Is this really true? I find it extremely puzzling. I mean, I'm quite sure that they are wrong. For instance, the second one. I found counterproof, there are lots of examples. ##-|x-\frac{L}{2}|+\frac{L}{2}## has plenty of harmonics, for starters. Not just the first mode. What I have seen, but not proven, is that it seems to be that when the initial shape has not only non-zero but a maximum in the amplitude at the place that corresponds to a harmonic's node, then indeed the harmonic seems to be suppressed.
The first statement doesn't seem to be true either. Playing with Mathematica, I found functions with nodes that did have some harmonics without that node. Again, I have seen something without giving a proof.
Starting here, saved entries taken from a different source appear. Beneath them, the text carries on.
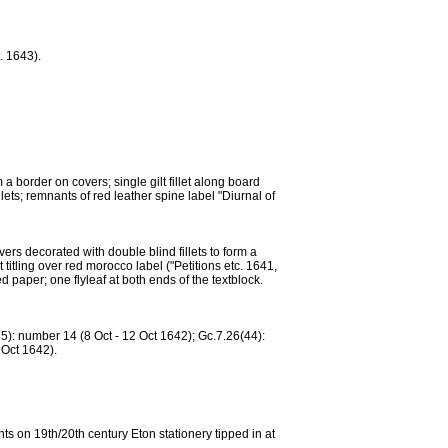
. 1643).
 border on covers; single gilt fillet along board
lets; remnants of red leather spine label "Diurnal of
s decorated with double blind fillets to form a
t titling over red morocco label ("Petitions etc. 1641,
paper; one flyleaf at both ends of the textblock.
): number 14 (8 Oct - 12 Oct 1642); Gc.7.26(44):
 Oct 1642).
ts on 19th/20th century Eton stationery tipped in at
That is, that if the function has a certain symmetry, then indeed the modes with no nodes seem to be getting suppressed. I find that this has to do with the following: odd harmonics are "mirrored" in the middle of the rope, whereas even harmonics are not only mirrored but also inverted. They have a different kind of symmetry. This would mean, I guess, that functions with the first kind of symmetry will only be composed of odd harmonics and those with the second kind of even harmonics. But a general type of function will indeed be composed of harmonics with both sorts of symmetries.
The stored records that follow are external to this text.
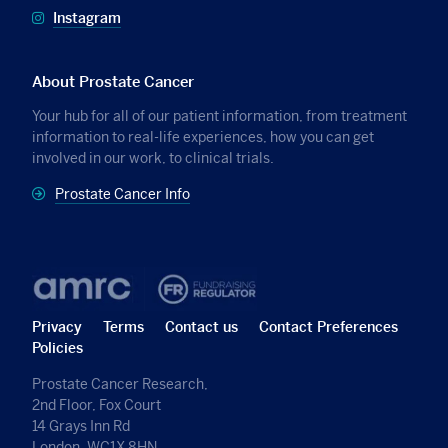
Instagram
About Prostate Cancer
Your hub for all of our patient information, from treatment
information to real-life experiences, how you can get
involved in our work, to clinical trials.
Prostate Cancer Info
Privacy
Terms
Contact us
Contact Preferences
Policies
Prostate Cancer Research,
2nd Floor, Fox Court
14 Grays Inn Rd
London, WC1X 8HN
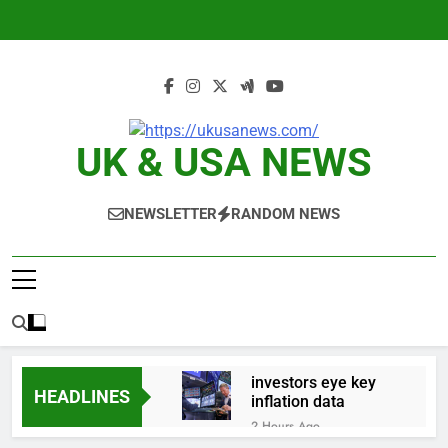
Skip
to
content
UK & USA NEWS
NEWSLETTER
RANDOM NEWS
investors eye key
HEADLINES
inflation data
2 Hours Ago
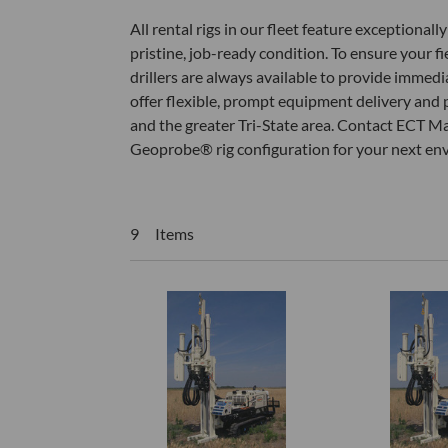
All rental rigs in our fleet feature exceptiona
pristine, job-ready condition. To ensure your 
drillers are always available to provide immedi
offer flexible, prompt equipment delivery and 
and the greater Tri-State area. Contact ECT Ma
Geoprobe® rig configuration for your next envir
9 Items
I've also related this, in my mind, with energy flow through the string. If the shape of the string is symmetric in any way, there won't be a flow of energy from one side to the other. That's simply because you can rotate the frame of reference, and that shouldn't make a difference into which side the energy is flowing. Nodes are places where there is no net exchange of energy, right? I mean, if there were some energy going from one side of the string to the other, the node should move because there's energy being transfered. So my guess has something to do with this: if the zero is not in a kind of symmetric position, that is, if the energy is not distributed symmetrically in some way (I'm not sure what that would be in a most general case), then it will not remain at position 0, it will not be a node, because there will be some energy going from one place to the other through that point. This means that there has to be, necessarily, a harmonic with no node in that point.
Anyway, this is all pure intuition, extremely prone to be flawed. But because I have to take an exam, I would like to know exactly what parts of this reasoning are wrong, why, and maybe were there anything correct about it, how I can justify it with more convincing arguments. Thank you very much.